The infrastructure project will have six lanes, which will include a two-lane underpass and two service roads on both sides with two lanes each.

Since the road will have six lanes, several structures, mostly commercial buildings will be affected by the project.

According to project manager Engr. Roy dela Cruz of the Department of Public Works and Highways 7, civil works for the project is expected to last for 18 months and will be implemented in stages. Phase 2 alone is expected to run in the next three to four months.

Upon learning this, Ruby said she never thought that the strategic location she chose a decade ago to start her station could strain her business in the next couple of years.

“If this is how it’s going to be in the coming months, imagine how it’s going to be once the underpass is finished.
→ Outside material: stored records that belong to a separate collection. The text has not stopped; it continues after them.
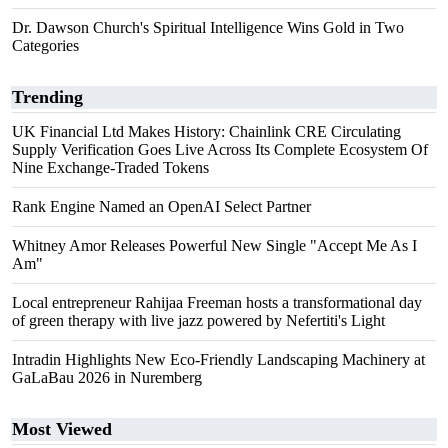
Dr. Dawson Church's Spiritual Intelligence Wins Gold in Two
Categories
Trending
UK Financial Ltd Makes History: Chainlink CRE Circulating
Supply Verification Goes Live Across Its Complete Ecosystem Of
Nine Exchange-Traded Tokens
Rank Engine Named an OpenAI Select Partner
Whitney Amor Releases Powerful New Single "Accept Me As I
Am"
Local entrepreneur Rahijaa Freeman hosts a transformational day
of green therapy with live jazz powered by Nefertiti's Light
Intradin Highlights New Eco-Friendly Landscaping Machinery at
GaLaBau 2026 in Nuremberg
Most Viewed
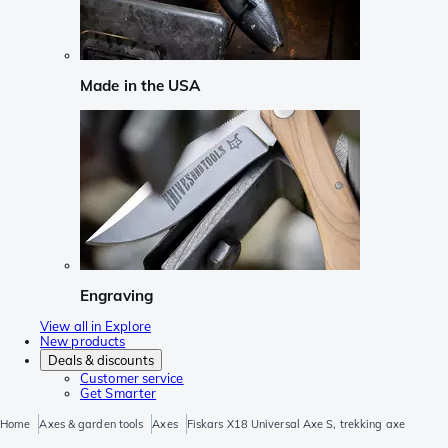
Made in the USA
Engraving
View all in Explore
New products
Deals & discounts
Customer service
Get Smarter
Home
Axes & garden tools
Axes
Fiskars X18 Universal Axe S, trekking axe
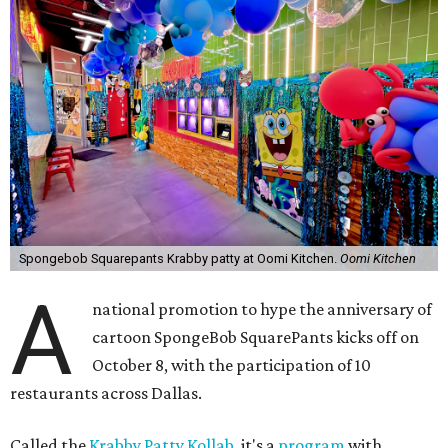
Spongebob Squarepants Krabby patty at Oomi Kitchen.
Oomi Kitchen
A
national promotion to hype the anniversary of
cartoon SpongeBob SquarePants kicks off on
October 8, with the participation of 10
restaurants across Dallas.
Called the
Krabby Patty Kollab
, it's a
program
with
This is just the first day, and we’re already losing thousands of revenue. We’re going to have so much difficulty in keeping up with the salaries of my workers and the rent,” she told SunStar Cebu.

Ruby admitted fearing having to resort to closing her business since the underpass would mean no parking space for her delivery trucks and customers.

Room to park

The same fear haunts Rolando Arao, a salesman for an auto parts shop along the southbound lane of the affected area.

Once Phase 2 is finished by the end of the year, civil works for the next stage, which will be on the southbound lane, will start in the first quarter of 2018.

The shop, which was built some 20 years ago, has become a household name for some car owners in the city, but its operations may be disrupted once the underpass project is finished.

“Since there will be no more parking space, our customers will obviously go to a more convenient shop. I just hope our shop can adjust to that,” Arao said in Cebuano.

Arao and his eight other minimum wage earner colleagues, though, remain positive that their patrons will not abandon them and that the underpass could resolve traffic in the area.

But for 18-year-old Kim Diamante, who may not have a business to operate in the area, the underpass is more of an inconvenience rather than a mitigating measure.

A second year college student in a university in the city proper, Diamante said that because of the heavy traffic the construction is causing, especially during the morning rush, she now has to wake up two hours earlier to make sure she reaches school before her 7 a.m. class starts.

She lamented she could have spent the extra two hours for more sleep, since she stays up until past midnight to study.

“I don’t think the underpass is really necessary because although congestion may be experienced sometimes in the area, it’s not really up to the point where it’s bumper-to-bumper,” Diamante said.

Diamante, however, clarified that she is giving the project the benefit of the doubt. “I could be doubtful now, but then again, all developments need adjustment. Maybe all we could see is the sudden change in our daily activities, but we might just be surprised with how we could benefit from the underpass in the future.”